1. YAZARLAR

  2. Kurtuluş Tayiz

  3. Kürt politikasını gözden geçirme zamanı
Kurtuluş Tayiz

Kurtuluş Tayiz

Yazarın Tüm Yazıları >

Kürt politikasını gözden geçirme zamanı

14 Haziran 2011 Salı 21:09A+A-

Doğu ve Güneydoğu’da yedi ilde birinci olan, 2007 seçimlerine oranla oylarını kayda değer oranda arttırarak Meclis’e 36 milletvekili gönderen BDP, bu seçim başarısıyla AKP’yi Kürt politikasını yeniden gözden geçirmek zorunda bıraktı. Bu seçim sonuçları, bence ilk defa bu kadar net bir şekilde, Kürt sorununun bütün taraflarını, kesimlerini hesaba katmadan bu meselenin çözülemeyeceğini ortaya koydu.

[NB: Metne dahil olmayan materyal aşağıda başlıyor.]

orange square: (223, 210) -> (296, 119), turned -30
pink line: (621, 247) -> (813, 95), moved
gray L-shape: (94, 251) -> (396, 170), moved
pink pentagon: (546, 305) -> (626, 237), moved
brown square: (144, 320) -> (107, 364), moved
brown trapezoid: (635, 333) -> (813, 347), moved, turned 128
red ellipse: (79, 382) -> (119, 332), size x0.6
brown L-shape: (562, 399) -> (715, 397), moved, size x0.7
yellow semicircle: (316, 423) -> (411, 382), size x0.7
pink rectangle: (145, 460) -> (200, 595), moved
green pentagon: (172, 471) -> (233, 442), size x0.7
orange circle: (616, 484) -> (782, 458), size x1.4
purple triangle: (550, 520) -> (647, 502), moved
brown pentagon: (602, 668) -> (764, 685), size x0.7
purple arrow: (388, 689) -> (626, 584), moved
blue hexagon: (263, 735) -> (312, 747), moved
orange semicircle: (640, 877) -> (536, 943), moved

BDP’nin yürüttüğü seçim kampanyasını hatırlayalım. Taraf‘ın 25 Mayıs 2011 tarihli sürmanşetinde bunun çarpıcı bir örneği yer alıyor. Diyarbakır adayı Leyla Zana seslendiği seçmenlerden “gerilla”için oy vermelerini istiyor. Seçimlerden önce Diyarbakır, Batman ve Van’da BDP’nin seçim etkinliklerini yakından izleme fırsatı bulmuştum. Seçim mitinglerine, adayların konuşmalarına, seçilen müzik ve propaganda afişlerine -hiç gizlemeye saklamaya gerek bile duymadan- damgasını vuran dağdaki silahlı güçler ve İmralı’da yatan Abdullah Öcalan oldu.

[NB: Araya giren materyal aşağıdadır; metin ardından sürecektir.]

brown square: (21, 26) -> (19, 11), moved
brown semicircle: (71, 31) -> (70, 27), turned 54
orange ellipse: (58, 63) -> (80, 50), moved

2007’deki genel seçimleri de hatırlıyorum. O zaman bugünün BDP’sinin yerini tutan DTP’nin desteklediği bağımsız adaylarla seçimlere girildi. DTP, o seçimlerde bugünkü gibi, bu kadar açıktan kendisini Kandil ve Öcalan ile özdeşleştirmemişti. Kürt siyasi hareketi, dağıyla ve düz ovasıyla ilk defa bu seçimlerde, bu kadar çok birleşti; dağ, ovayla arasındaki mesafeyi bir anda kapattı.

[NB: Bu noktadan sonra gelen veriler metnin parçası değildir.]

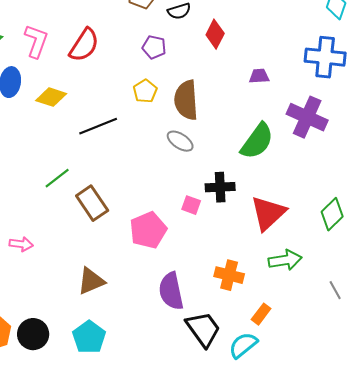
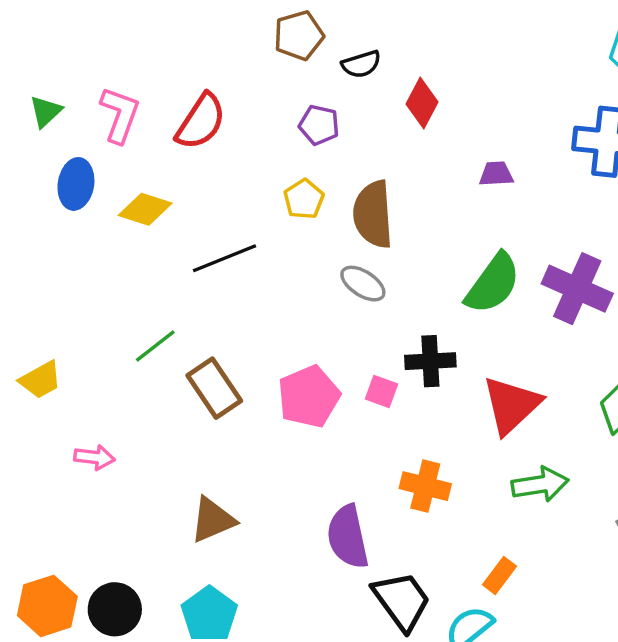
purple cross: (307, 117) -> (577, 289), moved
pink pentagon: (148, 230) -> (309, 397), moved
orange cross: (229, 275) -> (425, 486), moved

Bunda AKP’nin 2009’da başlattığı demokratik açılımın önemli etkisi oldu. Demokratik çözüm sürecinden dışlandığını düşünen ve tasfiye edilmek istendiğini savunan Kandil ve İmralı, buna yasal Kürt siyasetiyle arasındaki mesafeyi kaldırarak karşılık verdi. Bu çıkış, Kürt siyasetçilerin toplu tutuklanma furyasıyla karşı karşıya kaldığı KCK operasyonlarına da bir cevaptı aynı zamanda. Kürt hareketi ilk defa bu seçimlerde bu kadar net bir seçim hedefi önüne koydu; “Demokratik özerkliği” referanduma sunma iddiasıyla halktan oy istedi.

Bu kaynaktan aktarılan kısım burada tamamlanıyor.